Regardless, I still have more DeLillo to read. Not because I think he deserves a chance to win my full readership back (though he does), but because of lines like this found in "Cosmopolis":

"It would be a breach of trust, he thought, to ask if she had a cat, much less a husband, a lover, life insurance. What are your plans for the weekend? The questions would be a form of assault. She would turn away, angry and humiliated. She was a voice with a body as afterthought, a wry smile that sailed through heavy traffic. Give her a history and she'd disappear."

This is a wonderfully apt internalization of the main character, Eric Packer, in regards to one of his business underlings. Eric Packer is himself a kind of ubermensch, the guy money men listen to when he speaks. His net worth is unmentioned by specific number, but he is one of the few who ride around in stretch limos in what can only be described as a near post-apocalyptic economic crash.

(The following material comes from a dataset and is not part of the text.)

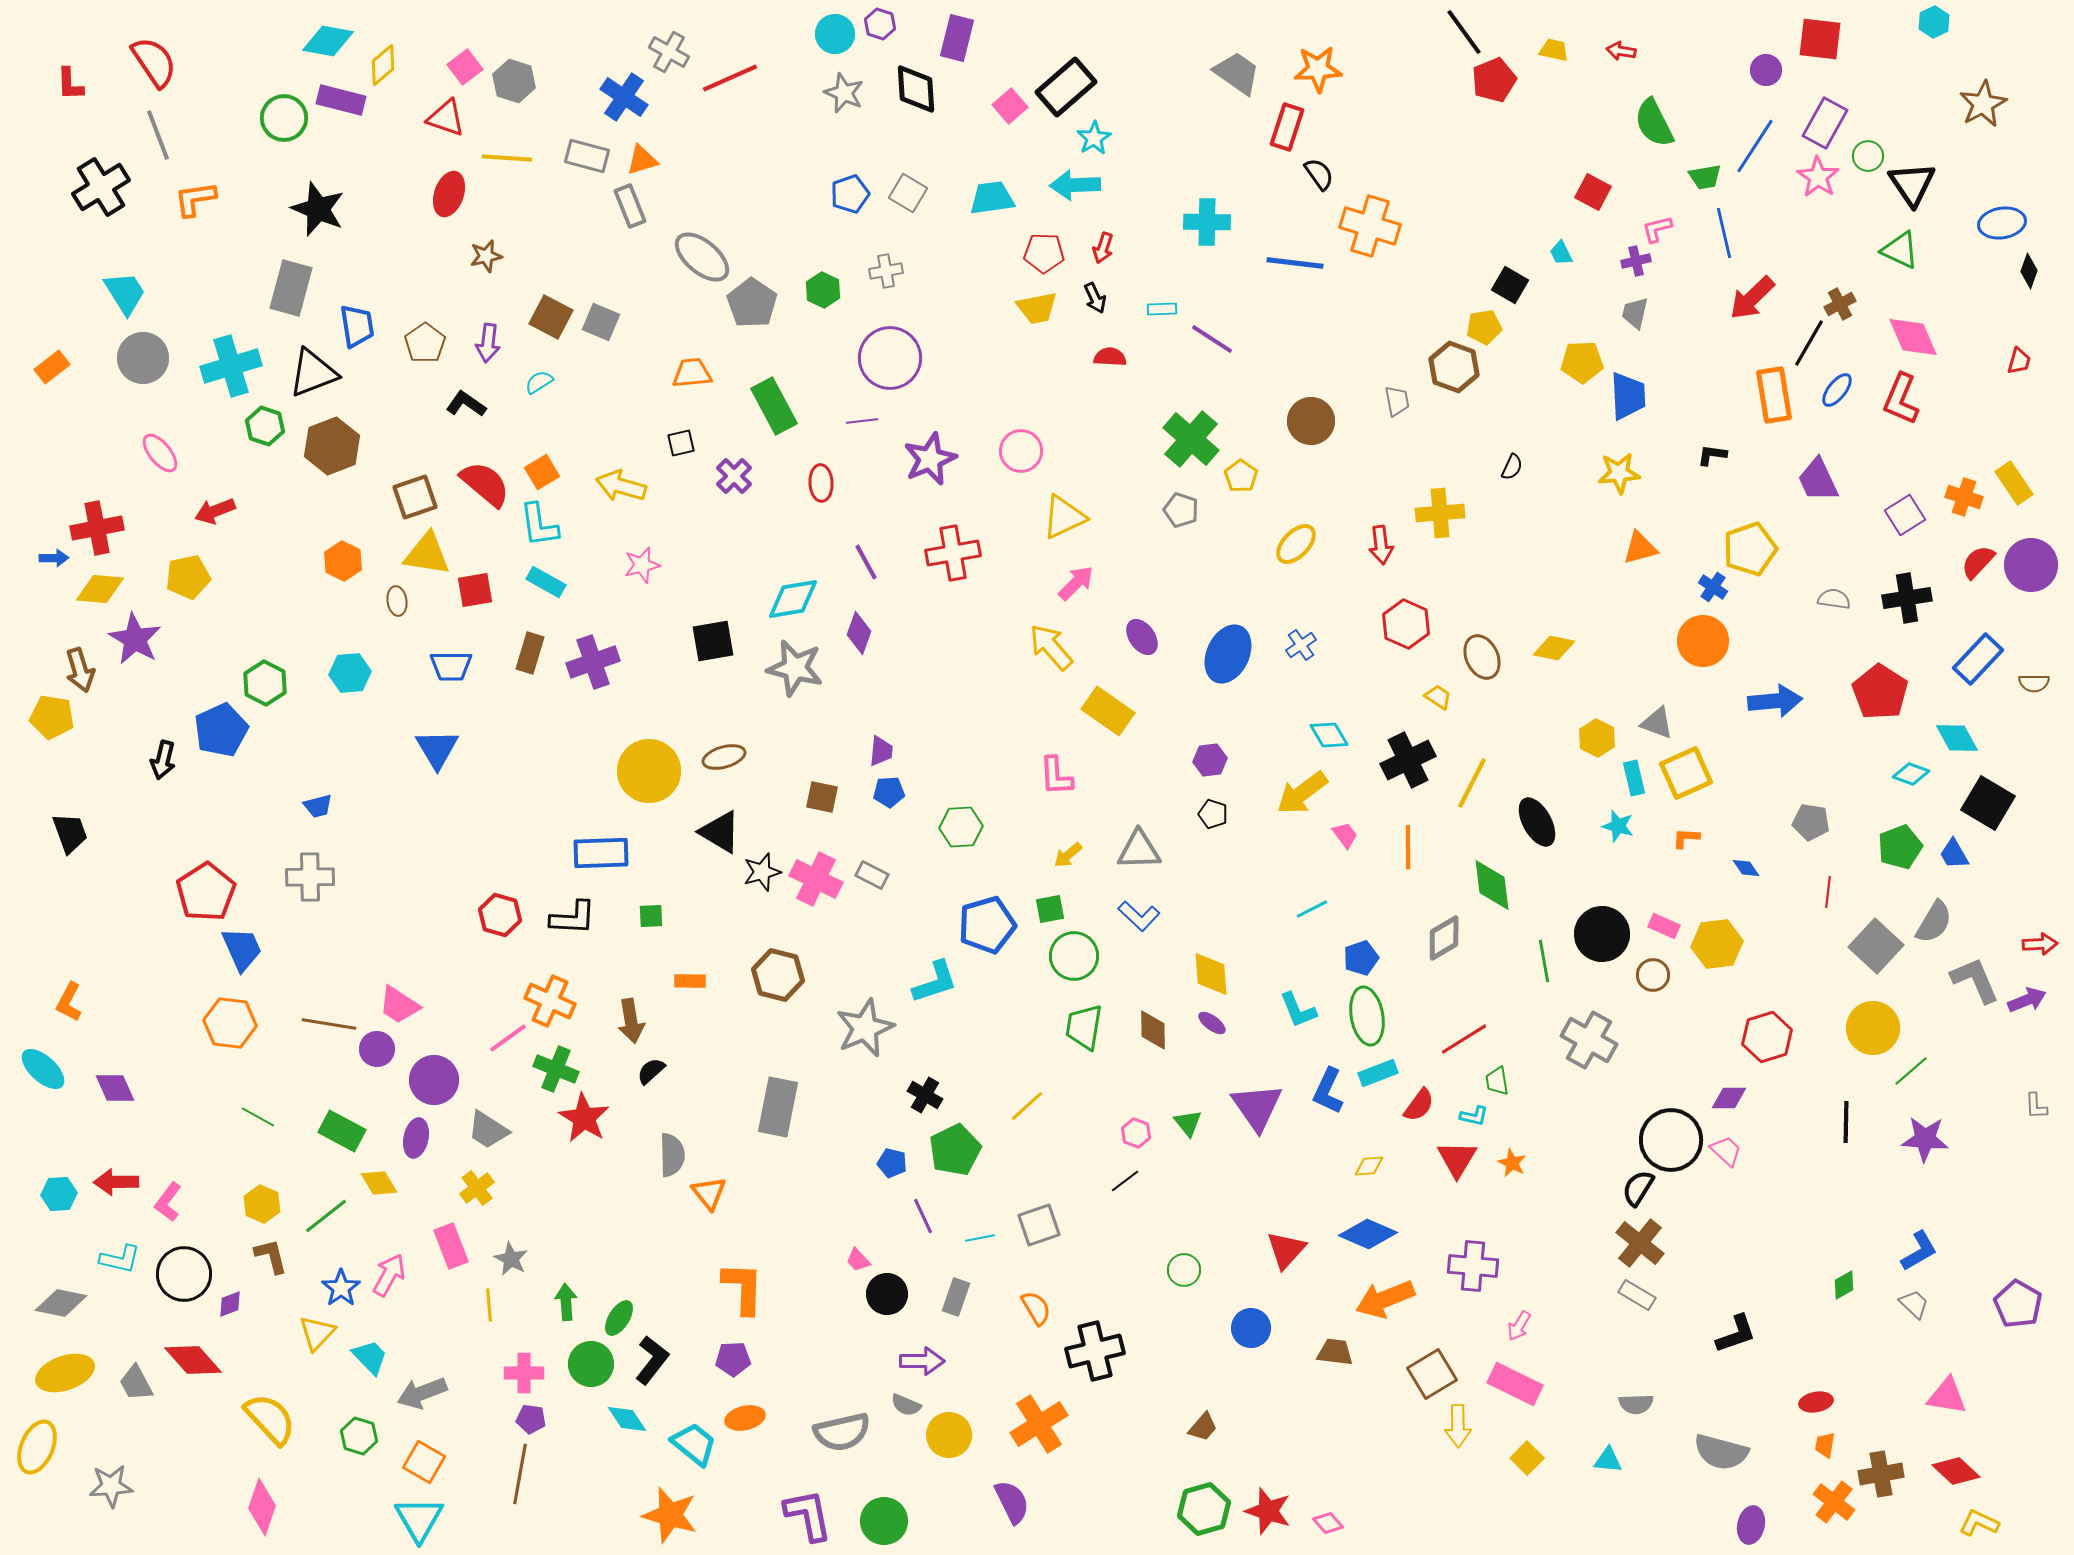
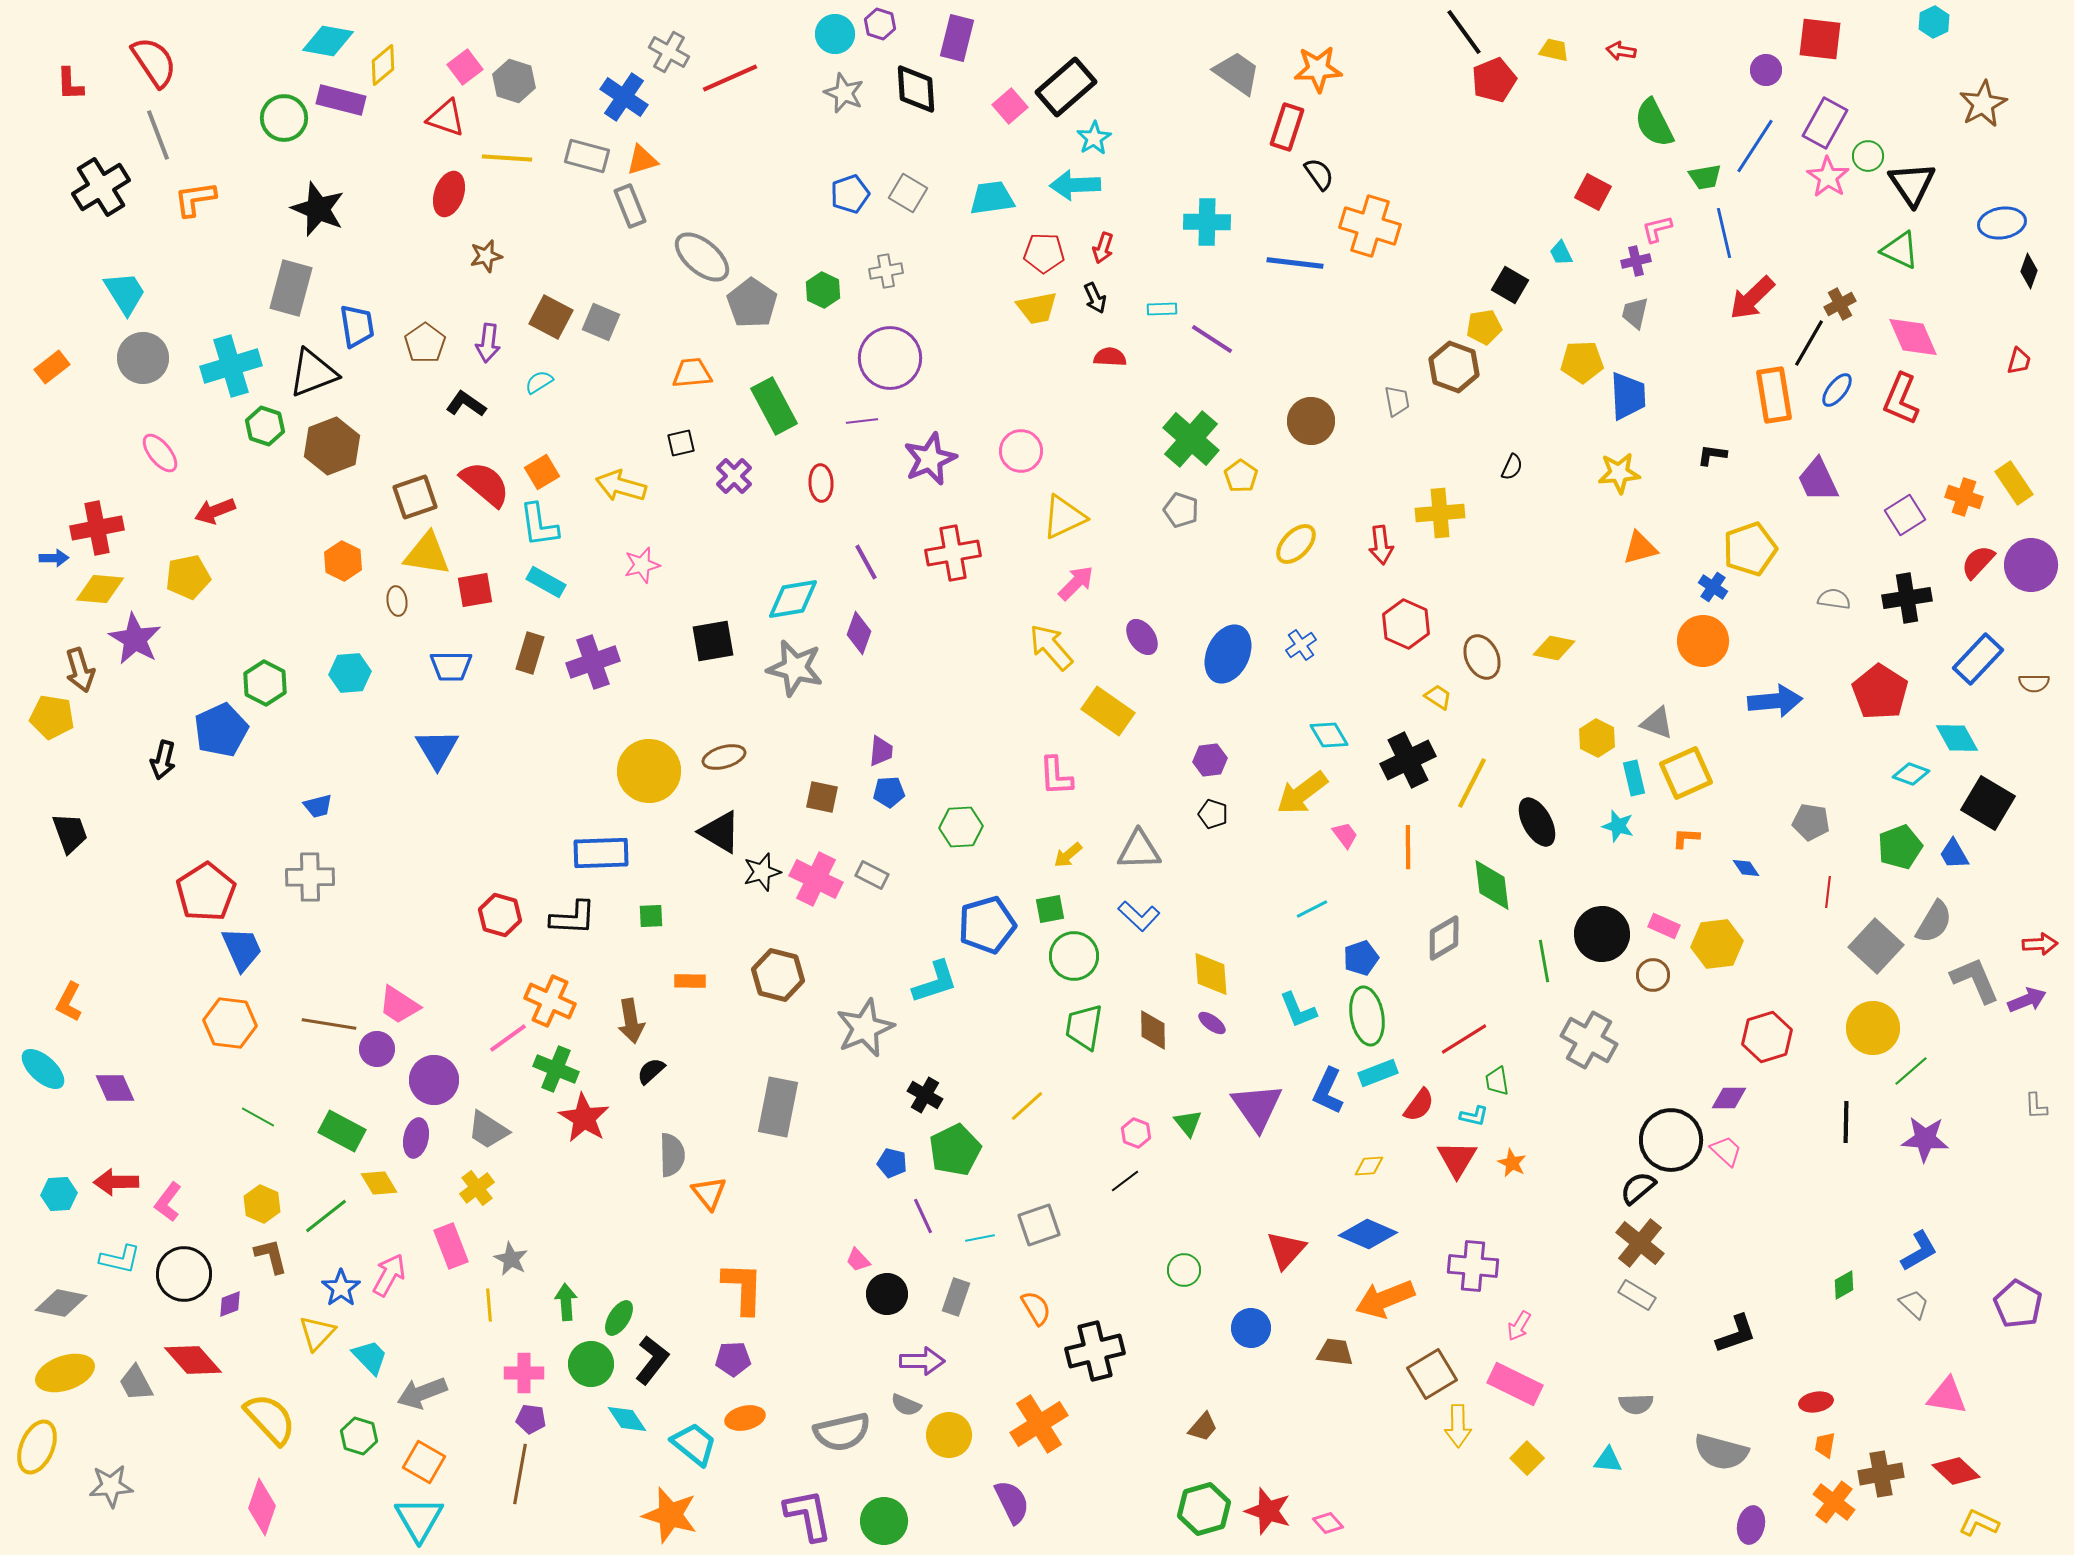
pink star at (1818, 177): moved 10 px right
black semicircle at (1638, 1188): rotated 18 degrees clockwise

The population is destitute, the streets are overcrowded with anarchists and protestors, a large funeral procession for a global rap star, and the President's motorcade. Packer lives in a highrise apartment that cost him $141 million dollars while his limo is decked out in the latest technology; no-touch screens, a hidden bathroom, opera lighting between the windows, a full bar, and a wealth of seating for anyone that rides with him.



He is married to Elise Shifrin, a poet who is also immensely rich (due to family inheritance rather than business acumen). They've been married a month and still she refuses to to have sex with him. Packer's hyper-ego allows him to have sex with other women who aren't his wife along his travel through the city to get a haircut (the stated main objective of the book), but still his desire for Elise is tangible. She is the one thing in the world he cannot control, cannot simply take and make his own regardless of their relationship status. She remains unattainable, which draws him in further.

And this seems to be the main thrust of the book; Packer gets what he wants not because he takes it, but because he has the intellect to do so. His mastery of the ebb and flow of the stock market has made him unimaginably rich and yet the story revolves around his complete, abject failure of predicting the yen market. He leverages all his money against it, finds a way to move all of Elise's fortune to his own in order to leverage more against it (making her destitute in the process), and finds out that he is being hunted by an ex-employee (the reason for all his bodyguards).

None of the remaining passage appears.